*WHAT TO PRODUCE*. Search the material for the word "bounding" and report each line where it turns up.

Content starts

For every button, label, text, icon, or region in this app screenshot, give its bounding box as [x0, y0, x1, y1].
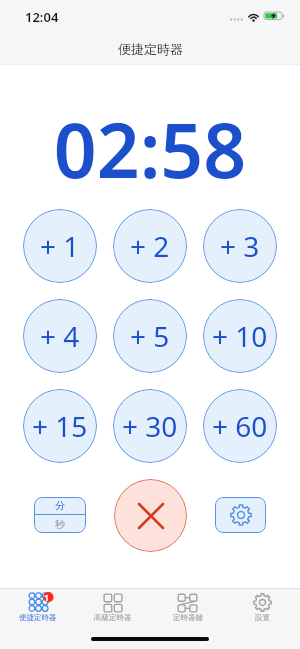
button[interactable]: 1	[0, 589, 75, 622]
button[interactable]: + 1	[23, 209, 97, 283]
button[interactable]: + 3	[203, 209, 277, 283]
button[interactable]: 高級定時器	[75, 589, 150, 622]
button[interactable]: + 60	[203, 389, 277, 463]
staticText: + 60	[212, 407, 268, 445]
staticText: 便捷定時器	[19, 613, 57, 622]
staticText: 1	[44, 592, 49, 602]
button[interactable]: + 5	[113, 299, 187, 373]
staticText: 秒	[55, 518, 65, 531]
button[interactable]: + 30	[113, 389, 187, 463]
staticText: 設置	[255, 613, 270, 622]
staticText: + 2	[130, 227, 170, 265]
staticText: 高級定時器	[94, 613, 132, 622]
button[interactable]: 分	[34, 497, 86, 533]
button[interactable]: + 2	[113, 209, 187, 283]
button[interactable]: + 4	[23, 299, 97, 373]
button[interactable]: Settings	[215, 497, 266, 533]
staticText: + 3	[220, 227, 260, 265]
button[interactable]: + 15	[23, 389, 97, 463]
staticText: 12:04	[25, 8, 59, 26]
staticText: + 10	[212, 317, 268, 355]
staticText: 便捷定時器	[118, 41, 183, 57]
staticText: + 30	[122, 407, 178, 445]
staticText: + 4	[40, 317, 80, 355]
button[interactable]: 定時器鏈	[150, 589, 225, 622]
staticText: + 5	[130, 317, 170, 355]
staticText: + 15	[32, 407, 88, 445]
button[interactable]: Reset timer	[114, 479, 187, 552]
staticText: 分	[55, 499, 65, 512]
staticText: 定時器鏈	[173, 613, 203, 622]
staticText: + 1	[40, 227, 80, 265]
staticText: 02:58	[0, 98, 300, 200]
button[interactable]: + 10	[203, 299, 277, 373]
button[interactable]: 設置	[225, 589, 300, 622]
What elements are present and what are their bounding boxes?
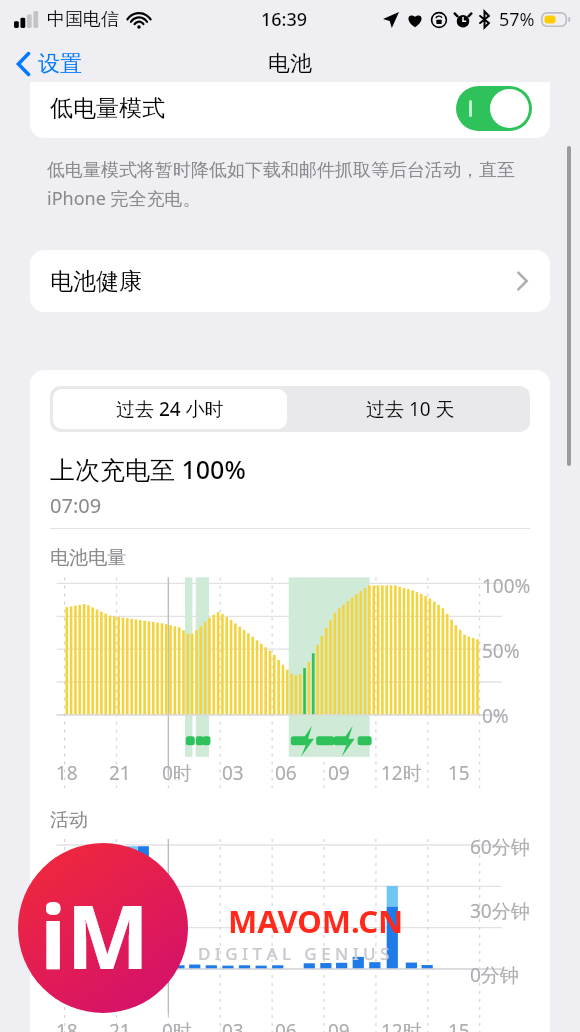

Content ends

*WRITTEN RESPONSE*.
For every button, label, text, icon, or region in this app screenshot, give its bounding box as [x0, y0, x1, y1].
What elements are present and what are their bounding boxes?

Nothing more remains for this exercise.